What’s driving the cooling momentum? Local brokers point to the twin impact of last quarter’s interest rate hike—when Bangko Sentral ng Pilipinas lifted its policy rate to 7% on May 16—and ongoing jitters over the region’s economic outlook amid flood recovery and heatwave-related costs. Data from Lamudi shows the average vendor discount in Metro Manila climbed to 9% in June, up from 6.5% at the start of 2026. Sellers in Sampaloc and Sta. Mesa, usually favourite first-time buyer zones, are now accepting offers a full P620,000 below originally advertised prices for 2-bedroom units, compared to a P370,000 gap last year.
Developers are responding by ramping up incentives, especially for ready-to-occupy homes in Ortigas Center, according to Alveo Land. Some builders are offering zero-down promos for the first 12 months and move-in packages valued at up to P200,000 to stoke buyer action before the start of the holiday shopping season.

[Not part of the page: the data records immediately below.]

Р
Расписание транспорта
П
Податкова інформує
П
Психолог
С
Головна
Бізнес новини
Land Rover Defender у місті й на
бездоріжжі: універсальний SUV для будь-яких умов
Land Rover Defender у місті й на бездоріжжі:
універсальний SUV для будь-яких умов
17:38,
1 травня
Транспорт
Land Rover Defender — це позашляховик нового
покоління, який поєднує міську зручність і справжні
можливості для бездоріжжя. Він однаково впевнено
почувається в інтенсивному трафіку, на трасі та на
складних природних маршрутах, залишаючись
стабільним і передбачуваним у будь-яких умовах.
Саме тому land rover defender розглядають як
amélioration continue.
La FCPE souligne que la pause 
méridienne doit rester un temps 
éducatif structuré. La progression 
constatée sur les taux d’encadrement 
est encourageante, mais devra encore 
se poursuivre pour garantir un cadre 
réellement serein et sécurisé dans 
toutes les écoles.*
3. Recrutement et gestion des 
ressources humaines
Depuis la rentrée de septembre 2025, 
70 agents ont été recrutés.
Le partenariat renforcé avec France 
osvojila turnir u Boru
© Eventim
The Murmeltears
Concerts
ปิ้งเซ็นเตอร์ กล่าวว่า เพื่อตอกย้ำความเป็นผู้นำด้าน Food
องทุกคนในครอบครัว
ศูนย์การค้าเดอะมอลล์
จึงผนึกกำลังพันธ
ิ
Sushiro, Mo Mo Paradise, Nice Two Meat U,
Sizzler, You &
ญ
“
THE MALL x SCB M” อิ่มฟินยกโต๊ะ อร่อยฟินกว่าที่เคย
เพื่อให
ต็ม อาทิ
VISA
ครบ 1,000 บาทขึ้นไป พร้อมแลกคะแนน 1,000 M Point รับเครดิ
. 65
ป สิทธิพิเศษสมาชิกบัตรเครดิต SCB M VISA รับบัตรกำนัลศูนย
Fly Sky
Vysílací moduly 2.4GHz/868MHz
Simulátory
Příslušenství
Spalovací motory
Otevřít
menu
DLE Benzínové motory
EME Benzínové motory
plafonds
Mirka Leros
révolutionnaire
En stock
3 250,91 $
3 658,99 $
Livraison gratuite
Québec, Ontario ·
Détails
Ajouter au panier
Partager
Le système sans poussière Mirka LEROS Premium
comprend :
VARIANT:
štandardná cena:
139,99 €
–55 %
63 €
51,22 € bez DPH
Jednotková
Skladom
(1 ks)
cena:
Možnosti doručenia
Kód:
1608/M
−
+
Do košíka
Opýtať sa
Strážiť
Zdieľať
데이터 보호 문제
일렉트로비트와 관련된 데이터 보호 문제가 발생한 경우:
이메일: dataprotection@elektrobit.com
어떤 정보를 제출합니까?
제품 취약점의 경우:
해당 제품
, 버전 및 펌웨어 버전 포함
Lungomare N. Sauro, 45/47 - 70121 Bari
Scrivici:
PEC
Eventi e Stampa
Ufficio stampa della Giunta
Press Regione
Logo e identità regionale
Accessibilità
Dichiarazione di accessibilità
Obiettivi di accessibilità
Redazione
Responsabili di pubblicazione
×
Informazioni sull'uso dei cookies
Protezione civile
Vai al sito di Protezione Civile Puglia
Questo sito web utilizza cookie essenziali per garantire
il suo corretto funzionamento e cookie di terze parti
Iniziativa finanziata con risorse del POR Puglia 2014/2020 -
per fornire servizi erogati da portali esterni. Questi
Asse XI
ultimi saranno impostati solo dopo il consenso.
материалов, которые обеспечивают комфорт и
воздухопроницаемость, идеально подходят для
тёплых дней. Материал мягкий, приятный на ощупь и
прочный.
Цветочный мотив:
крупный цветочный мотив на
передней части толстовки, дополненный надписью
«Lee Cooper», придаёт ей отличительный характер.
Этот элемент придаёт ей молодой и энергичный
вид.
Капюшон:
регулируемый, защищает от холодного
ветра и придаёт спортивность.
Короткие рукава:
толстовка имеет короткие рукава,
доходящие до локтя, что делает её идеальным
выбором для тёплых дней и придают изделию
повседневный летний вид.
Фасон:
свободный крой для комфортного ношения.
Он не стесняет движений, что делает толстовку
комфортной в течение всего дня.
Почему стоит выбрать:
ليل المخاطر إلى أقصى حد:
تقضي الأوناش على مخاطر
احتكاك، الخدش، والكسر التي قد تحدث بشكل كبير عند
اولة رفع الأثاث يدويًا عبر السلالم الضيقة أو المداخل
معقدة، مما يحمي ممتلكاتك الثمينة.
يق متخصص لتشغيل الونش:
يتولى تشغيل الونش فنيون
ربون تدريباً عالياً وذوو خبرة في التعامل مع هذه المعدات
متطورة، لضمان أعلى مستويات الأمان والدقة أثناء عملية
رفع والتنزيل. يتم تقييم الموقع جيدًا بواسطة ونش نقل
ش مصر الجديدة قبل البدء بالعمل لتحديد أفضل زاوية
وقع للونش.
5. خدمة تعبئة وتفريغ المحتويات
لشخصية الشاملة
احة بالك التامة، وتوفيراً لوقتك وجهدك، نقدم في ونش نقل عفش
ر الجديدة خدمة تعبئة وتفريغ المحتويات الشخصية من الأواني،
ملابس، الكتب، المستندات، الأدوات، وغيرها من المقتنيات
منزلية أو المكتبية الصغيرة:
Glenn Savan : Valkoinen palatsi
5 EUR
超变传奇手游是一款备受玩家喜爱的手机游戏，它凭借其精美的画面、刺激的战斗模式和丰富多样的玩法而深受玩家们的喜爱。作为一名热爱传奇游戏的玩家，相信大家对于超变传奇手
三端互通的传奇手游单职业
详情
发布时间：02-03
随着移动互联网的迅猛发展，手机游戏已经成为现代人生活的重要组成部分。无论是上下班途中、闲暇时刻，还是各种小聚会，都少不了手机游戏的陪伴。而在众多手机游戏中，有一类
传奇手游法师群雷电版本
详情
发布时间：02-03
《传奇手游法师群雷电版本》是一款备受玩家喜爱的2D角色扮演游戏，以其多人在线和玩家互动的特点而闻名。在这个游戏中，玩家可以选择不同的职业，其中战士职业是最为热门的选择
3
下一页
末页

Transaction figures highlight the shifting mood. Metro Manila’s total sales value for residential properties dipped 8.3% from April to June, PropTech Analytics reported Thursday, even as listing volumes bounced back from a low at the start of the year.
If the pattern of longer days on market and sharper discounting holds through the third quarter, buyers with ready financing will keep the upper hand—especially in Makati, Ermita, and Fort Bonifacio, where new launches are expected between August and October. Industry insiders suggest watching for further developer incentives at local mall roadshows and open-house events, particularly near SM Aura Premier and Robinsons Magnolia, as the cold market makes for hard bargaining.
For sellers, pricing realistically from the start will be critical to avoid months of slow tire-kickers and repeated relistings. Seasoned agents from Mandaluyong to Binondo say properties priced closer to recent transacted values—rather than last year’s peak—are still getting offers, albeit with longer negotiation cycles. As July ticks on, vendors who need to sell quickly may need to factor in at least a 9% negotiation margin or risk seeing their listing languish until the holiday rush.